_EXERCISE INSTRUCTIONS_
Retype the whole listing, please, keeping every line exact and dropping the pictures.

_RECORDS_
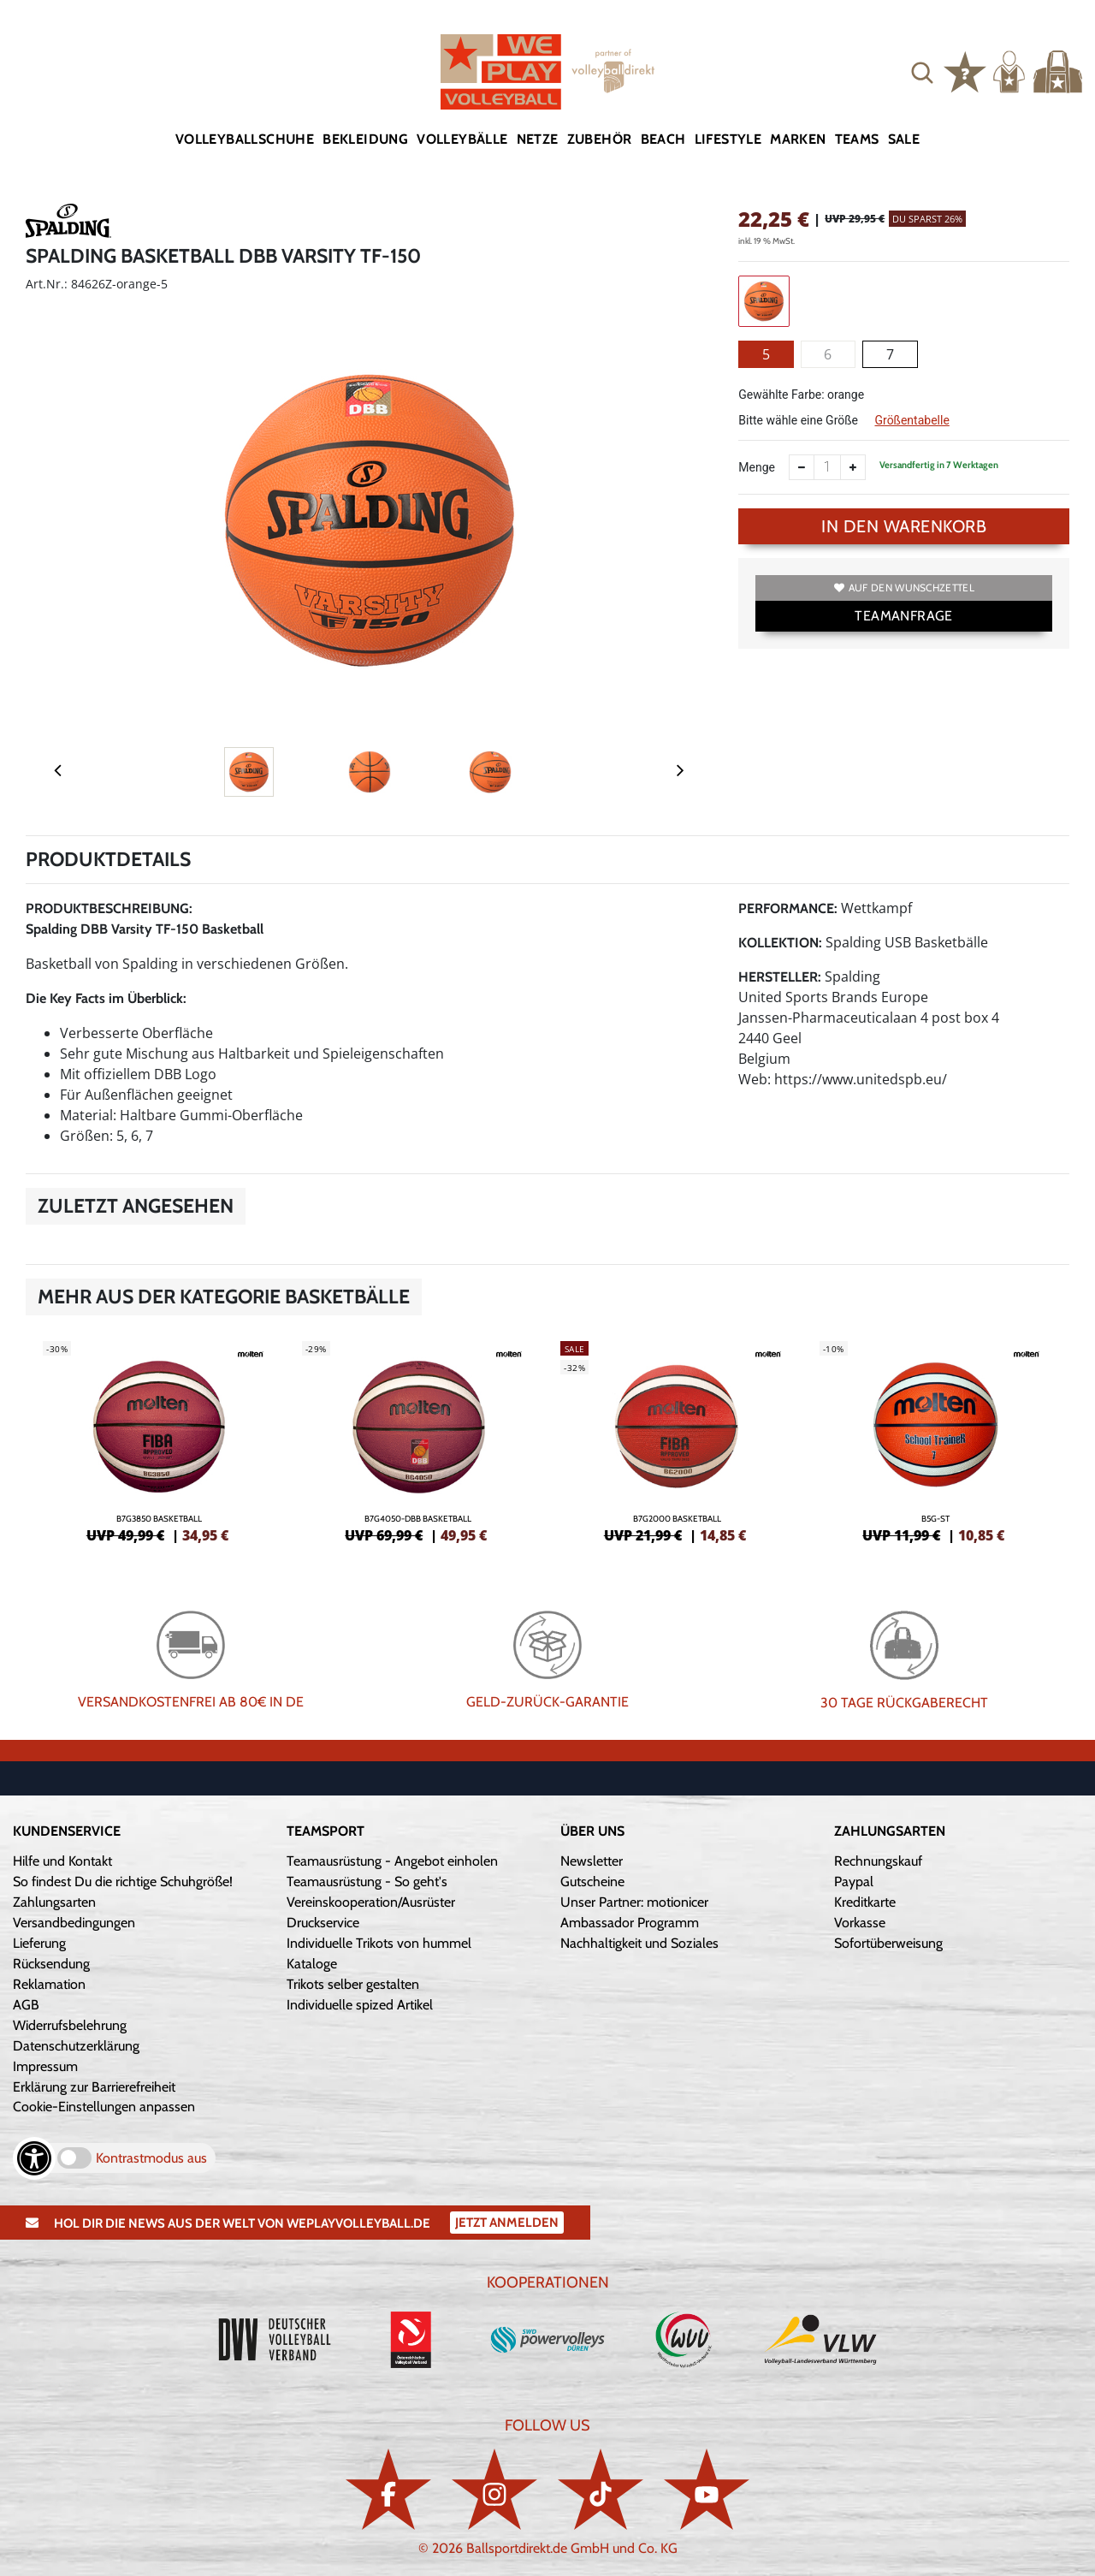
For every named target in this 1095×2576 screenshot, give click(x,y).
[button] (922, 72)
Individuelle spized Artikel (360, 2005)
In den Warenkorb (903, 526)
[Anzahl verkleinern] (801, 467)
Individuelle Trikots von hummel (379, 1943)
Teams (857, 139)
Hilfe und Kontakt (62, 1861)
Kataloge (312, 1964)
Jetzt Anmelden (507, 2222)
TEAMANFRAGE (903, 616)
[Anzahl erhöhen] (853, 467)
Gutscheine (592, 1881)
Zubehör (599, 139)
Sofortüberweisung (888, 1943)
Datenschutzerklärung (76, 2046)
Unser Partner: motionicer (634, 1902)
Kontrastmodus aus (151, 2158)
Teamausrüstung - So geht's (367, 1881)
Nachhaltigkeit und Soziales (639, 1943)
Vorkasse (859, 1922)
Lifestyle (728, 139)
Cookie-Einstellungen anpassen (104, 2106)
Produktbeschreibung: (109, 908)
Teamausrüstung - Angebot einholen (392, 1861)
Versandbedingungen (74, 1922)
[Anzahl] (827, 467)
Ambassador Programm (629, 1922)
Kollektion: (780, 943)
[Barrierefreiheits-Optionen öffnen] (34, 2158)
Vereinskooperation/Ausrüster (371, 1902)
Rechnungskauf (878, 1861)
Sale (904, 139)
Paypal (853, 1881)
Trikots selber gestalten (353, 1984)
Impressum (45, 2066)
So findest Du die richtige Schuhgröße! (123, 1881)
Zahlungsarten (54, 1902)
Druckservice (323, 1922)
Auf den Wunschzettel (904, 587)
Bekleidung (365, 139)
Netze (538, 139)
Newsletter (591, 1861)
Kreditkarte (865, 1902)
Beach (663, 139)
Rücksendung (51, 1964)
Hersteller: (779, 977)
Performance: (788, 908)
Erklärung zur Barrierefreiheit (94, 2087)
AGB (26, 2005)
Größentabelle (911, 420)
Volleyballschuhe (244, 139)
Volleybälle (462, 139)
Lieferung (39, 1943)
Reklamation (49, 1984)
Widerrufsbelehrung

_SOLUTION TO THE EXERCISE_
For every named target in this 1095×2576 screenshot, give click(x,y).
[button] (922, 72)
Individuelle spized Artikel (360, 2005)
In den Warenkorb (903, 526)
[Anzahl verkleinern] (801, 467)
Individuelle Trikots von hummel (379, 1943)
Teams (857, 139)
Hilfe und Kontakt (62, 1861)
Kataloge (312, 1964)
Jetzt Anmelden (507, 2222)
TEAMANFRAGE (903, 616)
[Anzahl erhöhen] (853, 467)
Gutscheine (592, 1881)
Zubehör (599, 139)
Sofortüberweisung (888, 1943)
Datenschutzerklärung (76, 2046)
Unser Partner: motionicer (634, 1902)
Kontrastmodus aus (151, 2158)
Teamausrüstung - So geht's (367, 1881)
Nachhaltigkeit und Soziales (639, 1943)
Vorkasse (859, 1922)
Lifestyle (728, 139)
Cookie-Einstellungen anpassen (104, 2106)
Produktbeschreibung: (109, 908)
Teamausrüstung - Angebot einholen (392, 1861)
Versandbedingungen (74, 1922)
[Anzahl] (827, 467)
Ambassador Programm (629, 1922)
Kollektion: (780, 943)
[Barrierefreiheits-Optionen öffnen] (34, 2158)
Vereinskooperation/Ausrüster (371, 1902)
Rechnungskauf (878, 1861)
Sale (904, 139)
Paypal (853, 1881)
Trikots selber gestalten (353, 1984)
Impressum (45, 2066)
So findest Du die richtige Schuhgröße! (123, 1881)
Zahlungsarten (54, 1902)
Druckservice (323, 1922)
Auf den Wunschzettel (904, 587)
Bekleidung (365, 139)
Netze (538, 139)
Newsletter (591, 1861)
Kreditkarte (865, 1902)
Beach (663, 139)
Rücksendung (51, 1964)
Hersteller: (779, 977)
Performance: (788, 908)
Erklärung zur Barrierefreiheit (94, 2087)
AGB (26, 2005)
Größentabelle (911, 420)
Volleyballschuhe (244, 139)
Volleybälle (462, 139)
Lieferung (39, 1943)
Reklamation (49, 1984)
Widerrufsbelehrung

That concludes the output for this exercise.